» SUPPLIED MATERIAL
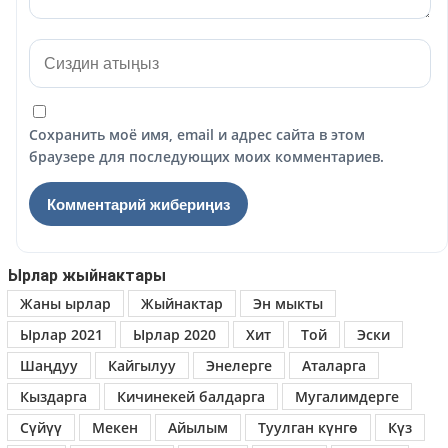
Сохранить моё имя, email и адрес сайта в этом
браузере для последующих моих комментариев.
Ырлар жыйнактары
Жаны ырлар
Жыйнактар
Эн мыкты
Ырлар 2021
Ырлар 2020
Хит
Той
Эски
Шаңдуу
Кайгылуу
Энелерге
Аталарга
Кыздарга
Кичинекей балдарга
Мугалимдерге
Сүйүү
Мекен
Айылым
Туулган күнгө
Күз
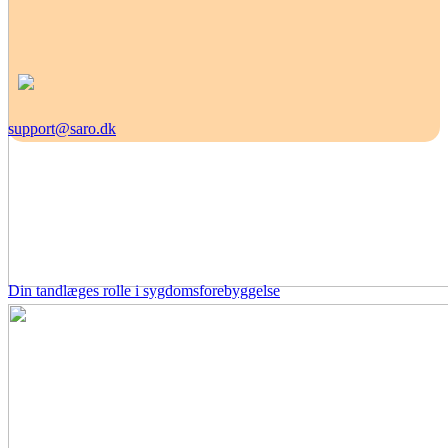
support@saro.dk
Din tandlæges rolle i sygdomsforebyggelse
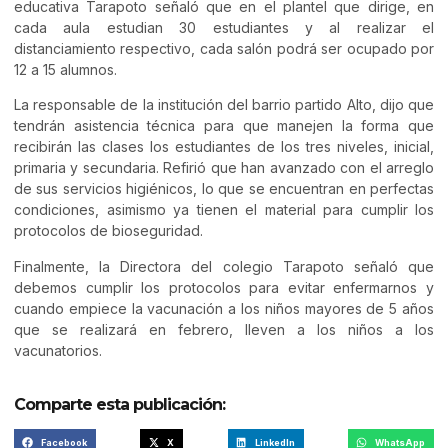
educativa Tarapoto señaló que en el plantel que dirige, en
cada aula estudian 30 estudiantes y al realizar el
distanciamiento respectivo, cada salón podrá ser ocupado por
12 a 15 alumnos.
La responsable de la institución del barrio partido Alto, dijo que
tendrán asistencia técnica para que manejen la forma que
recibirán las clases los estudiantes de los tres niveles, inicial,
primaria y secundaria. Refirió que han avanzado con el arreglo
de sus servicios higiénicos, lo que se encuentran en perfectas
condiciones, asimismo ya tienen el material para cumplir los
protocolos de bioseguridad.
Finalmente, la Directora del colegio Tarapoto señaló que
debemos cumplir los protocolos para evitar enfermarnos y
cuando empiece la vacunación a los niños mayores de 5 años
que se realizará en febrero, lleven a los niños a los
vacunatorios.
Comparte esta publicación:
Facebook
X
LinkedIn
WhatsApp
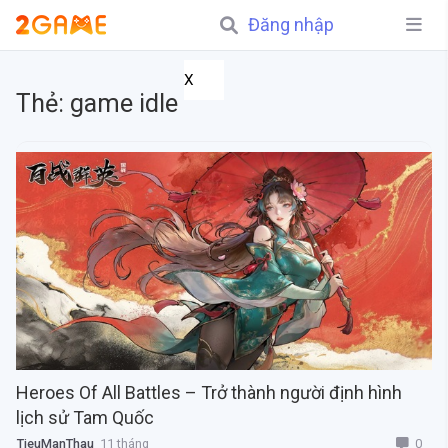
Đăng nhập
X
Thẻ:
game idle
Heroes Of All Battles – Trở thành người định hình
lịch sử Tam Quốc
0
TieuManThau
11 tháng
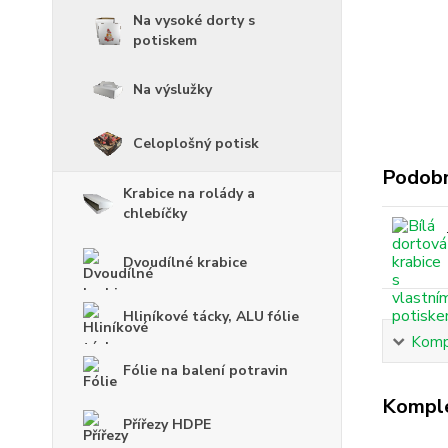
Na vysoké dorty s
potiskem
Na výslužky
Celoplošný potisk
Podobn
Krabice na rolády a
chlebíčky
Dvoudílné krabice
Hliníkové tácky, ALU fólie
Kompl
Fólie na balení potravin
Komple
Přířezy HDPE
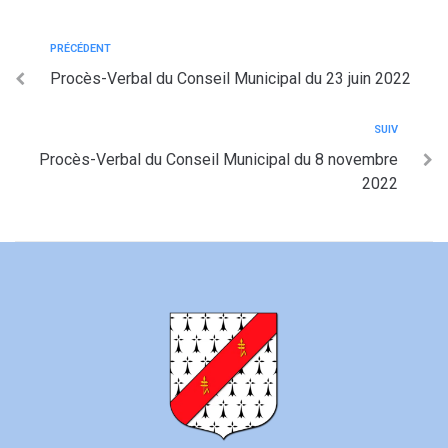
PRÉCÉDENT
Procès-Verbal du Conseil Municipal du 23 juin 2022
SUIV
Procès-Verbal du Conseil Municipal du 8 novembre
2022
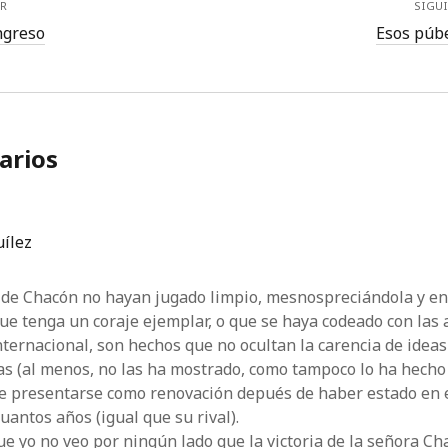
R
SIGU
ongreso
Esos púb
arios
uílez
s de Chacón no hayan jugado limpio, mesnospreciándola y en
ue tenga un coraje ejemplar, o que se haya codeado con las 
internacional, son hechos que no ocultan la carencia de ideas
s (al menos, no las ha mostrado, como tampoco lo ha hecho su
e presentarse como renovación depués de haber estado en 
uantos años (igual que su rival).
que yo no veo por ningún lado que la victoria de la señora C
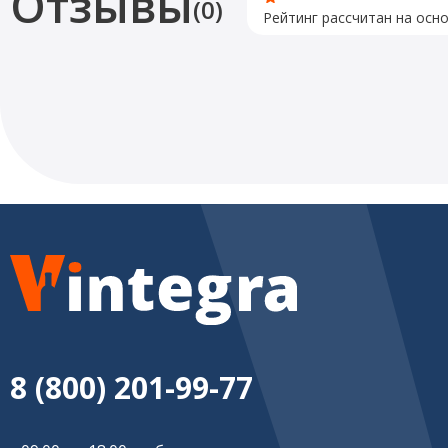
Отзывы
(0)
Рейтинг рассчитан на осн
8 (800) 201-99-77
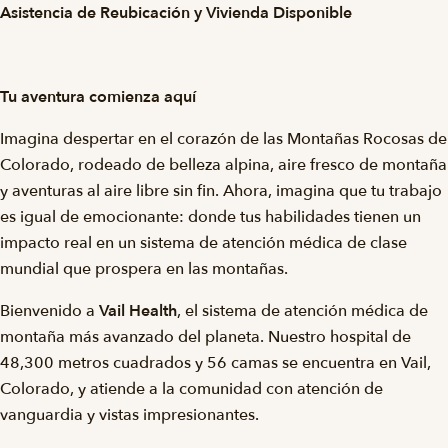
Asistencia de Reubicación y Vivienda Disponible
Tu aventura comienza aquí
Imagina despertar en el corazón de las Montañas Rocosas de
Colorado, rodeado de belleza alpina, aire fresco de montaña
y aventuras al aire libre sin fin. Ahora, imagina que tu trabajo
es igual de emocionante: donde tus habilidades tienen un
impacto real en un sistema de atención médica de clase
mundial que prospera en las montañas.
Bienvenido a
Vail Health
, el sistema de atención médica de
montaña más avanzado del planeta. Nuestro hospital de
48,300 metros cuadrados y 56 camas se encuentra en Vail,
Colorado, y atiende a la comunidad con atención de
vanguardia y vistas impresionantes.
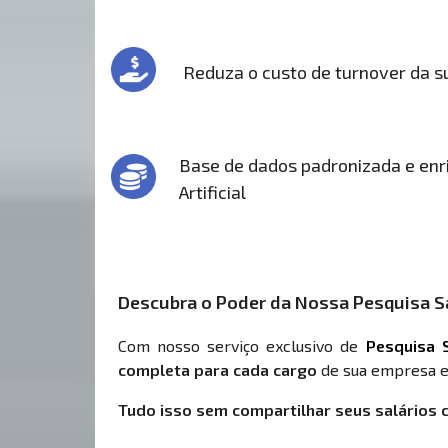
Reduza o custo de turnover da 
Base de dados padronizada e enri
Artificial
Descubra o Poder da Nossa Pesquisa Sa
Com nosso serviço exclusivo de
Pesquisa S
completa para cada cargo
de sua empresa e
Tudo isso sem compartilhar seus salários 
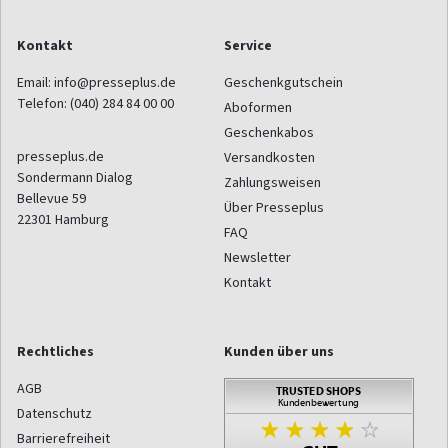
Kontakt
Service
Email:
info@presseplus.de
Geschenkgutschein
Telefon:
(040) 284 84 00 00
Aboformen
Geschenkabos
presseplus.de
Versandkosten
Sondermann Dialog
Zahlungsweisen
Bellevue 59
Über Presseplus
22301
Hamburg
FAQ
Newsletter
Kontakt
Rechtliches
Kunden über uns
AGB
Datenschutz
Barrierefreiheit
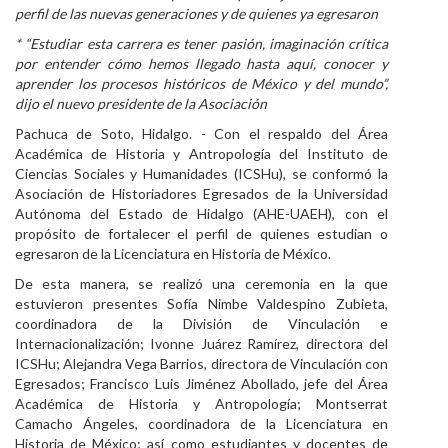
perfil de las nuevas generaciones y de quienes ya egresaron
Personal
* “Estudiar esta carrera es tener pasión, imaginación crítica
por entender cómo hemos llegado hasta aquí, conocer y
Alumni
aprender los procesos históricos de México y del mundo”,
dijo el nuevo presidente de la Asociación
Visitantes
Pachuca de Soto, Hidalgo. - Con el respaldo del Área
Académica de Historia y Antropología del Instituto de
Ciencias Sociales y Humanidades (ICSHu), se conformó la
Asociación de Historiadores Egresados de la Universidad
Autónoma del Estado de Hidalgo (AHE-UAEH), con el
propósito de fortalecer el perfil de quienes estudian o
egresaron de la Licenciatura en Historia de México.
De esta manera, se realizó una ceremonia en la que
estuvieron presentes Sofía Nimbe Valdespino Zubieta,
coordinadora de la División de Vinculación e
Internacionalización; Ivonne Juárez Ramírez, directora del
ICSHu; Alejandra Vega Barrios, directora de Vinculación con
Egresados; Francisco Luis Jiménez Abollado, jefe del Área
Académica de Historia y Antropología; Montserrat
Camacho Ángeles, coordinadora de la Licenciatura en
Historia de México; así como estudiantes y docentes de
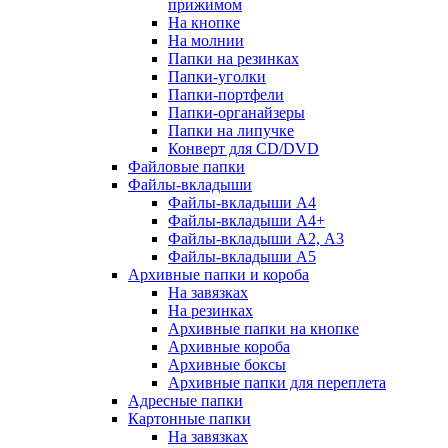
прижимом
На кнопке
На молнии
Папки на резинках
Папки-уголки
Папки-портфели
Папки-органайзеры
Папки на липучке
Конверт для CD/DVD
Файловые папки
Файлы-вкладыши
Файлы-вкладыши А4
Файлы-вкладыши А4+
Файлы-вкладыши А2, А3
Файлы-вкладыши А5
Архивные папки и короба
На завязках
На резинках
Архивные папки на кнопке
Архивные короба
Архивные боксы
Архивные папки для переплета
Адресные папки
Картонные папки
На завязках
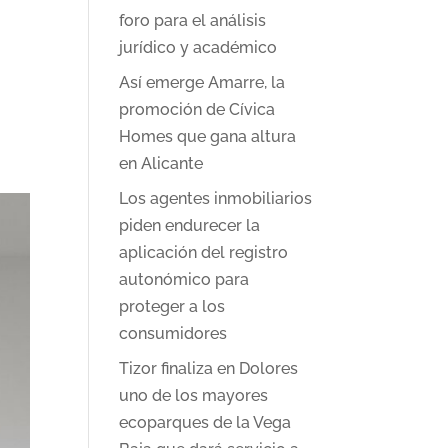
foro para el análisis
jurídico y académico
Así emerge Amarre, la
promoción de Cívica
Homes que gana altura
en Alicante
Los agentes inmobiliarios
piden endurecer la
aplicación del registro
autonómico para
proteger a los
consumidores
Tizor finaliza en Dolores
uno de los mayores
ecoparques de la Vega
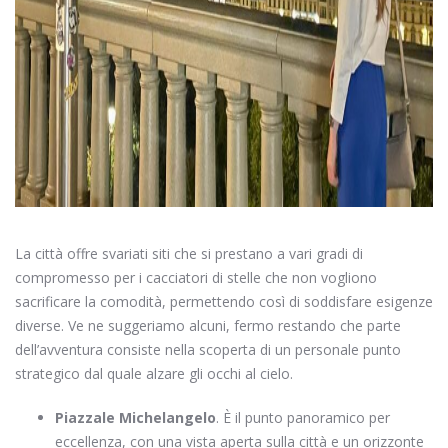
La città offre svariati siti che si prestano a vari gradi di
compromesso per i cacciatori di stelle che non vogliono
sacrificare la comodità, permettendo così di soddisfare esigenze
diverse. Ve ne suggeriamo alcuni, fermo restando che parte
dell’avventura consiste nella scoperta di un personale punto
strategico dal quale alzare gli occhi al cielo.
Piazzale Michelangelo
. È il punto panoramico per
eccellenza, con una vista aperta sulla città e un orizzonte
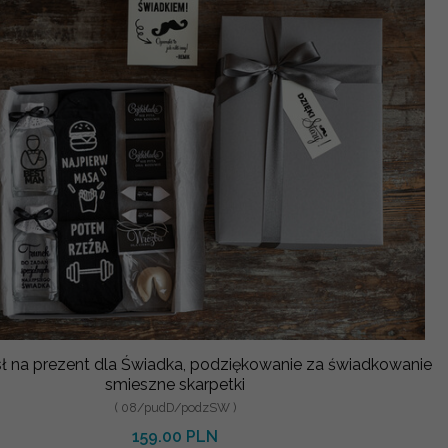
 na prezent dla Świadka, podziękowanie za świadkowanie
smieszne skarpetki
( 08/pudD/podzSW )
159.00 PLN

» TASK
Quote each entry above verbatim and drop the pictures.

» RESULT OF THE EXERCISE
Сохранить моё имя, email и адрес сайта в этом
браузере для последующих моих комментариев.
Ырлар жыйнактары
Жаны ырлар
Жыйнактар
Эн мыкты
Ырлар 2021
Ырлар 2020
Хит
Той
Эски
Шаңдуу
Кайгылуу
Энелерге
Аталарга
Кыздарга
Кичинекей балдарга
Мугалимдерге
Сүйүү
Мекен
Айылым
Туулган күнгө
Күз
support@saro.dk
Din tandlæges rolle i sygdomsforebyggelse
educativa Tarapoto señaló que en el plantel que dirige, en
cada aula estudian 30 estudiantes y al realizar el
distanciamiento respectivo, cada salón podrá ser ocupado por
12 a 15 alumnos.
La responsable de la institución del barrio partido Alto, dijo que
tendrán asistencia técnica para que manejen la forma que
recibirán las clases los estudiantes de los tres niveles, inicial,
primaria y secundaria. Refirió que han avanzado con el arreglo
de sus servicios higiénicos, lo que se encuentran en perfectas
condiciones, asimismo ya tienen el material para cumplir los
protocolos de bioseguridad.
Finalmente, la Directora del colegio Tarapoto señaló que
debemos cumplir los protocolos para evitar enfermarnos y
cuando empiece la vacunación a los niños mayores de 5 años
que se realizará en febrero, lleven a los niños a los
vacunatorios.
Comparte esta publicación:
Facebook
X
LinkedIn
WhatsApp
Đăng nhập
X
Thẻ:
game idle
Heroes Of All Battles – Trở thành người định hình
lịch sử Tam Quốc
0
TieuManThau
11 tháng
Na vysoké dorty s
potiskem
Na výslužky
Celoplošný potisk
Podobn
Krabice na rolády a
chlebíčky
Dvoudílné krabice
Hliníkové tácky, ALU fólie
Kompl
Fólie na balení potravin
Komple
Přířezy HDPE
PRÉCÉDENT
Procès-Verbal du Conseil Municipal du 23 juin 2022
SUIV
Procès-Verbal du Conseil Municipal du 8 novembre
2022
R
SIGU
ongreso
Esos púb
arios
uílez
s de Chacón no hayan jugado limpio, mesnospreciándola y en
ue tenga un coraje ejemplar, o que se haya codeado con las 
internacional, son hechos que no ocultan la carencia de ideas
s (al menos, no las ha mostrado, como tampoco lo ha hecho su
e presentarse como renovación depués de haber estado en 
uantos años (igual que su rival).
que yo no veo por ningún lado que la victoria de la señora C
Отзывы
(0)
Рейтинг рассчитан на осн
8 (800) 201-99-77
Asistencia de Reubicación y Vivienda Disponible
Tu aventura comienza aquí
Imagina despertar en el corazón de las Montañas Rocosas de
Colorado, rodeado de belleza alpina, aire fresco de montaña
y aventuras al aire libre sin fin. Ahora, imagina que tu trabajo
es igual de emocionante: donde tus habilidades tienen un
impacto real en un sistema de atención médica de clase
mundial que prospera en las montañas.
Bienvenido a
Vail Health
, el sistema de atención médica de
montaña más avanzado del planeta. Nuestro hospital de
48,300 metros cuadrados y 56 camas se encuentra en Vail,
Colorado, y atiende a la comunidad con atención de
vanguardia y vistas impresionantes.
Reduza o custo de turnover da 
Base de dados padronizada e enri
Artificial
Descubra o Poder da Nossa Pesquisa Sa
Com nosso serviço exclusivo de
Pesquisa S
completa para cada cargo
de sua empresa e
Tudo isso sem compartilhar seus salários 
Kontakt
Service
Email:
info@presseplus.de
Geschenkgutschein
Telefon:
(040) 284 84 00 00
Aboformen
Geschenkabos
presseplus.de
Versandkosten
Sondermann Dialog
Zahlungsweisen
Bellevue 59
Über Presseplus
22301
Hamburg
FAQ
Newsletter
Kontakt
Rechtliches
Kunden über uns
AGB
Datenschutz
Barrierefreiheit
perfil de las nuevas generaciones y de quienes ya egresaron
Personal
* “Estudiar esta carrera es tener pasión, imaginación crítica
por entender cómo hemos llegado hasta aquí, conocer y
Alumni
aprender los procesos históricos de México y del mundo”,
dijo el nuevo presidente de la Asociación
Visitantes
Pachuca de Soto, Hidalgo. - Con el respaldo del Área
Académica de Historia y Antropología del Instituto de
Ciencias Sociales y Humanidades (ICSHu), se conformó la
Asociación de Historiadores Egresados de la Universidad
Autónoma del Estado de Hidalgo (AHE-UAEH), con el
propósito de fortalecer el perfil de quienes estudian o
egresaron de la Licenciatura en Historia de México.
De esta manera, se realizó una ceremonia en la que
estuvieron presentes Sofía Nimbe Valdespino Zubieta,
coordinadora de la División de Vinculación e
Internacionalización; Ivonne Juárez Ramírez, directora del
ICSHu; Alejandra Vega Barrios, directora de Vinculación con
Egresados; Francisco Luis Jiménez Abollado, jefe del Área
Académica de Historia y Antropología; Montserrat
Camacho Ángeles, coordinadora de la Licenciatura en
Historia de México; así como estudiantes y docentes de
прижимом
На кнопке
На молнии
Папки на резинках
Папки-уголки
Папки-портфели
Папки-органайзеры
Папки на липучке
Конверт для CD/DVD
Файловые папки
Файлы-вкладыши
Файлы-вкладыши А4
Файлы-вкладыши А4+
Файлы-вкладыши А2, А3
Файлы-вкладыши А5
Архивные папки и короба
На завязках
На резинках
Архивные папки на кнопке
Архивные короба
Архивные боксы
Архивные папки для переплета
Адресные папки
Картонные папки
На завязках
foro para el análisis
jurídico y académico
Así emerge Amarre, la
promoción de Cívica
Homes que gana altura
en Alicante
Los agentes inmobiliarios
piden endurecer la
aplicación del registro
autonómico para
proteger a los
consumidores
Tizor finaliza en Dolores
uno de los mayores
ecoparques de la Vega
La città offre svariati siti che si prestano a vari gradi di
compromesso per i cacciatori di stelle che non vogliono
sacrificare la comodità, permettendo così di soddisfare esigenze
diverse. Ve ne suggeriamo alcuni, fermo restando che parte
dell’avventura consiste nella scoperta di un personale punto
strategico dal quale alzare gli occhi al cielo.
Piazzale Michelangelo
. È il punto panoramico per
eccellenza, con una vista aperta sulla città e un orizzonte
 na prezent dla Świadka, podziękowanie za świadkowanie
smieszne skarpetki
( 08/pudD/podzSW )
159.00 PLN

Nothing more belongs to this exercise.